+++ Extracted information

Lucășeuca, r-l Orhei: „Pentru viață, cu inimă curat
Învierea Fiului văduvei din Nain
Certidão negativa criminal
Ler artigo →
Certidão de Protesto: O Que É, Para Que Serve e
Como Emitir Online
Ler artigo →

++++++
+++ Extracted information

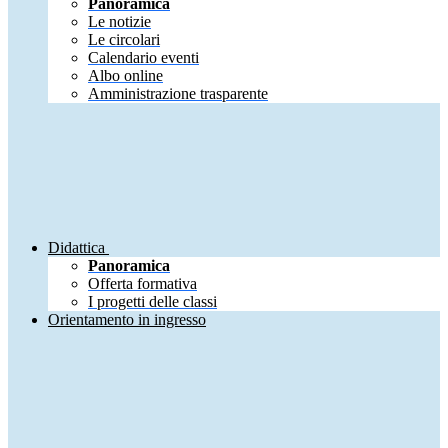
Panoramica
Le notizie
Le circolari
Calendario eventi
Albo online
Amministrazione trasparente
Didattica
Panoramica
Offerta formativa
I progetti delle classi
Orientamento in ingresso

++++++

- Problem details
Would you print exactly, and only, the lines of the data above from the line with "Calendario eventi" through the line with "Orientamento in ingresso", inclusive?

- Output for this exercise
Calendario eventi
Albo online
Amministrazione trasparente
Didattica
Panoramica
Offerta formativa
I progetti delle classi
Orientamento in ingresso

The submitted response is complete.